(Saved entries)
·····

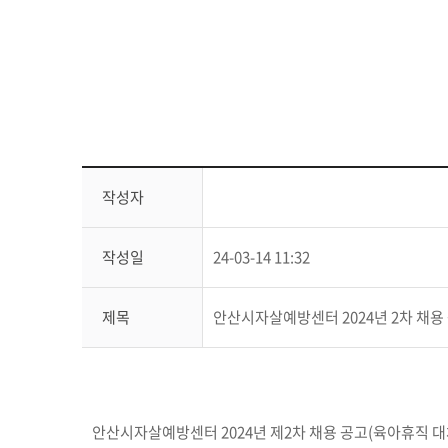
작성자
작성일
24-03-14 11:32
제목
안산시자살예방센터 2024년 2차 채용
안산시자살예방센터 2024년 제2차 채용 공고(육아휴직 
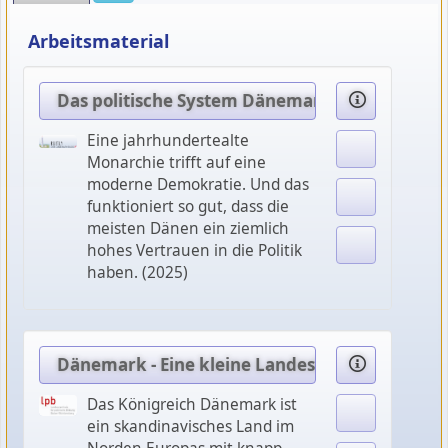
Arbeitsmaterial
Das politische System Dänemarks
Eine jahrhundertealte
Monarchie trifft auf eine
moderne Demokratie. Und das
funktioniert so gut, dass die
meisten Dänen ein ziemlich
hohes Vertrauen in die Politik
haben. (2025)
Dänemark - Eine kleine Landeskunde
Das Königreich Dänemark ist
ein skandinavisches Land im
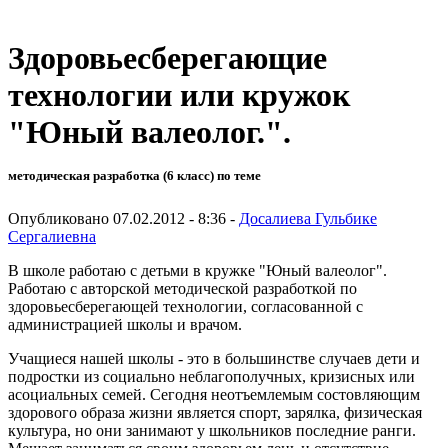
Здоровьесберегающие
технологии или кружок
"Юный валеолог.".
методическая разработка (6 класс) по теме
Опубликовано 07.02.2012 - 8:36 -
Досалиева Гульбике
Сергалиевна
В школе работаю с детьми в кружке "Юный валеолог".
Работаю с авторской методической разработкой по
здоровьесберегающей технологии, согласованной с
администрацией школы и врачом.
Учащиеся нашей школы - это в большинстве случаев дети и
подростки из социально неблагополучных, кризисных или
асоциальных семей. Сегодня неотъемлемым состовляющим
здорового образа жизни является спорт, зарялка, физическая
культура, но они занимают у школьников последние ранги.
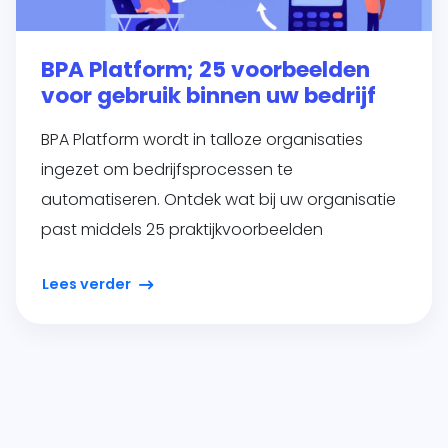
BPA Platform; 25 voorbeelden
voor gebruik binnen uw bedrijf
BPA Platform wordt in talloze organisaties
ingezet om bedrijfsprocessen te
automatiseren. Ontdek wat bij uw organisatie
past middels 25 praktijkvoorbeelden
Lees verder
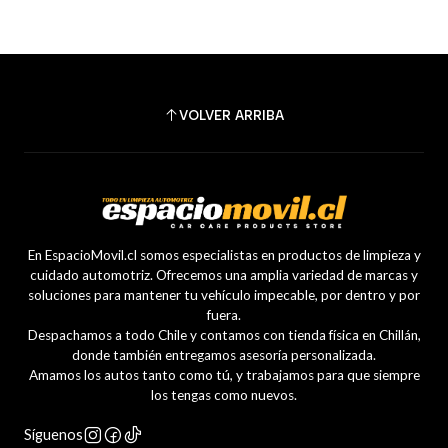
VOLVER ARRIBA
En EspacioMovil.cl somos especialistas en productos de limpieza y
cuidado automotriz. Ofrecemos una amplia variedad de marcas y
soluciones para mantener tu vehículo impecable, por dentro y por
fuera.
Despachamos a todo Chile y contamos con tienda física en Chillán,
donde también entregamos asesoría personalizada.
Amamos los autos tanto como tú, y trabajamos para que siempre
los tengas como nuevos.
Síguenos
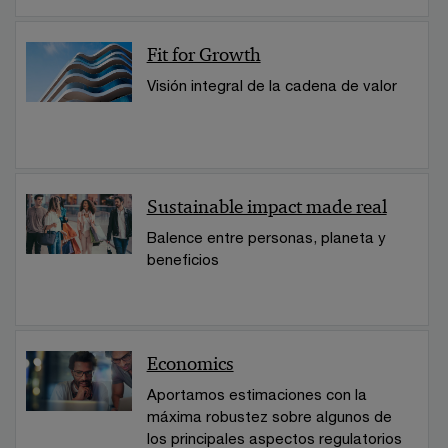
Fit for Growth
Visión integral de la cadena de valor
Sustainable impact made real
Balence entre personas, planeta y
beneficios
Economics
Aportamos estimaciones con la
máxima robustez sobre algunos de
los principales aspectos regulatorios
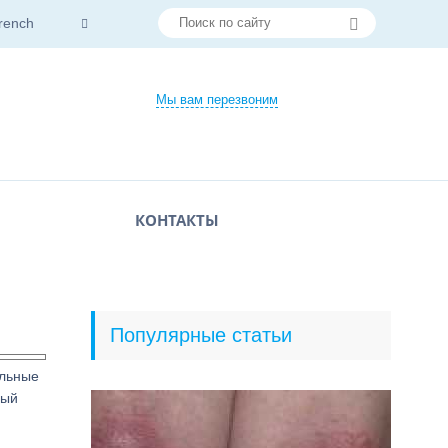
rench
Мы вам перезвоним
КОНТАКТЫ
Популярные статьи
ельные
рый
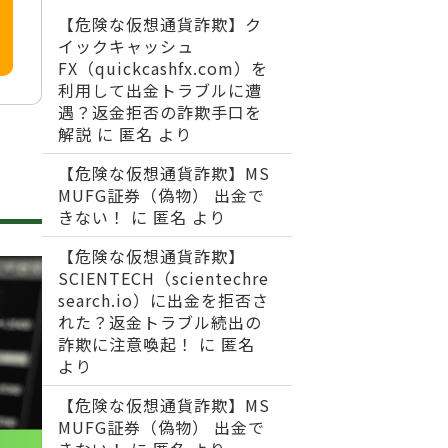
【危険な仮想通貨詐欺】ク
イックキャッシュ
FX（quickcashfx.com）を
利用して出金トラブルに遭
遇？返金拒否の詐欺手口を
解説
に
匿名
より
【危険な仮想通貨詐欺】MS
MUFG証券（偽物） 出金で
きない！
に
匿名
より
【危険な仮想通貨詐欺】
SCIENTECH（scientechre
search.io）に出金を拒否さ
れた？返金トラブル続出の
詐欺に注意喚起！
に
匿名
より
【危険な仮想通貨詐欺】MS
MUFG証券（偽物） 出金で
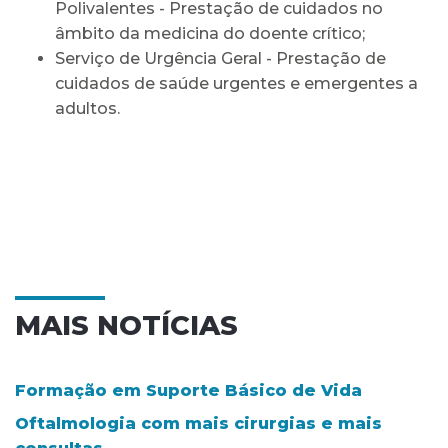
Polivalentes - Prestação de cuidados no
âmbito da medicina do doente crítico;
Serviço de Urgência Geral - Prestação de
cuidados de saúde urgentes e emergentes a
adultos.
MAIS NOTÍCIAS
Formação em Suporte Básico de Vida
Oftalmologia com mais cirurgias e mais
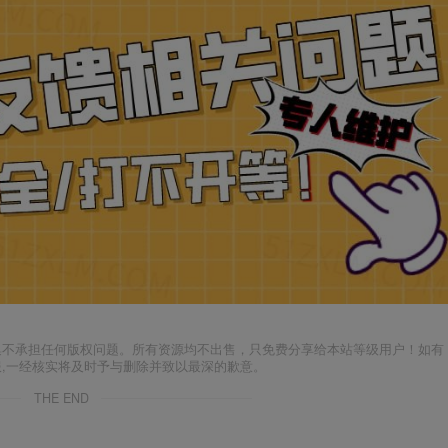
集不承担任何版权问题。所有资源均不出售，只免费分享给本站等级用户！如有
服,一经核实将及时予与删除并致以最深的歉意。
THE END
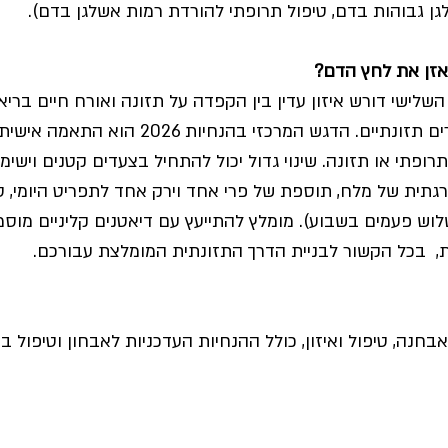
לגן גבוהות בדם, טיפול תרופתי להורדת רמות אשלגן בדם).
לאזן את לחץ הדם?
השלישי דורש איזון עדין בין הקפדה על תזונה ואורח חיים בריא
איכות חיים ומניעת חסרים תזונתיים. הדגש המרכזי בהנ
תרופתי או תזונה. שינוי גדול יכול להתחיל בצעדים קטנים וישימים
תית של מלח, תוספת של פרי אחד וירק אחד לתפריט היומי, ס
וש פעמים בשבוע). מומלץ להתייעץ עם דיאטנים קליניים מוסמ
,  בכל הקשור לבניית הדרך התזונתית המומלצת עבורכם.
חנה, טיפול ואיזון, כולל ההנחיות העדכניות לאבחון וטיפול במב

·····

Task instructions: Above are entries with pictures among them. Write out exactly the lines from the one containing "hohes Vertrauen in die Politik" through the one containing "Amamos los autos", ends included, and leave those pictures out.

Solution to this exercise:
hohes Vertrauen in die Politik
haben. (2025)
Dänemark - Eine kleine Landeskunde
Das Königreich Dänemark ist
ein skandinavisches Land im
Здоровьесберегающие
технологии или кружок
"Юный валеолог.".
методическая разработка (6 класс) по теме
Опубликовано 07.02.2012 - 8:36 -
Досалиева Гульбике
Сергалиевна
В школе работаю с детьми в кружке "Юный валеолог".
Работаю с авторской методической разработкой по
здоровьесберегающей технологии, согласованной с
администрацией школы и врачом.
Учащиеся нашей школы - это в большинстве случаев дети и
подростки из социально неблагополучных, кризисных или
асоциальных семей. Сегодня неотъемлемым состовляющим
здорового образа жизни является спорт, зарялка, физическая
культура, но они занимают у школьников последние ранги.
BPA Platform; 25 voorbeelden
voor gebruik binnen uw bedrijf
BPA Platform wordt in talloze organisaties
ingezet om bedrijfsprocessen te
automatiseren. Ontdek wat bij uw organisatie
past middels 25 praktijkvoorbeelden
Lees verder
VOLVER ARRIBA
En EspacioMovil.cl somos especialistas en productos de limpieza y
cuidado automotriz. Ofrecemos una amplia variedad de marcas y
soluciones para mantener tu vehículo impecable, por dentro y por
fuera.
Despachamos a todo Chile y contamos con tienda física en Chillán,
donde también entregamos asesoría personalizada.
Amamos los autos tanto como tú, y trabajamos para que siempre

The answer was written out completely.